Optimizing OPT Model#

In this tutorial, we will explore how we can use Core ML Tools APIs for compressing an OPT-1.3B model. OPT-1.3B is a decoder-only pretrained transformer model, with 1.3 billion parameters, which is about 2.6 GB in size when stored in FP16.

Let’s first load the model from HuggingFace:

from transformers import OPTForCausalLM

model = OPTForCausalLM.from_pretrained(
    "facebook/opt-1.3b", torch_dtype=torch.float32, use_cache=False
)

We will use perplexity on c4 and wikitext2 datasets to evaluate the models. A lower perplexity is better.

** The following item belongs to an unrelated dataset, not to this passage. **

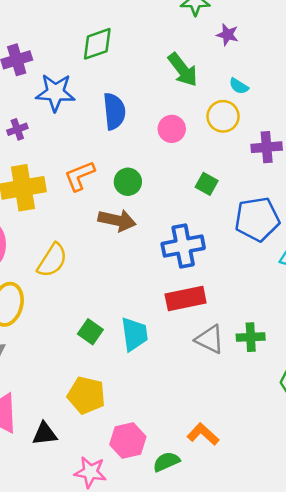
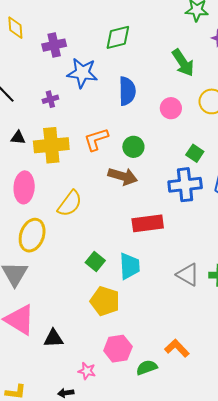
blue cross: (183, 246) -> (185, 185), moved
red rectangle: (186, 298) -> (148, 223), moved
yellow pentagon: (86, 395) -> (105, 301), moved
pink star: (90, 472) -> (87, 371), size x0.7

We will also look at knowledge score, an average of 9 different question-answering tasks, such as arc_challenge, arc_easy, lambada_openai, triviaqa, etc. A higher knowledge score is better.

We will look at two different compression modes to compress the model: quantization and palettization.

Quantization#

Data-free compression#

Let us use PostTrainingQuantizer, which scales and rounds weights to the nearest integer in the specified dtype.

from coremltools.optimize.torch.quantization import PostTrainingQuantizer, \ 
    PostTrainingQuantizerConfig

config = PostTrainingQuantizerConfig.from_dict(
    {
        "global_config": {
            "weight_dtype": "int4",
            "granularity": "per_block",
            "block_size": 32,
        },
    }
)

quantizer = PostTrainingQuantizer(model, config)
compressed_model = quantizer.compress()

In this example, we are using 4 bits to represent the weights, with block-wise quantization, where for a linear layer, 32 elements along a row in the weight matrix share the same quantization scales. One could also use per_tensor and per_channel granularity, and int8 dtype.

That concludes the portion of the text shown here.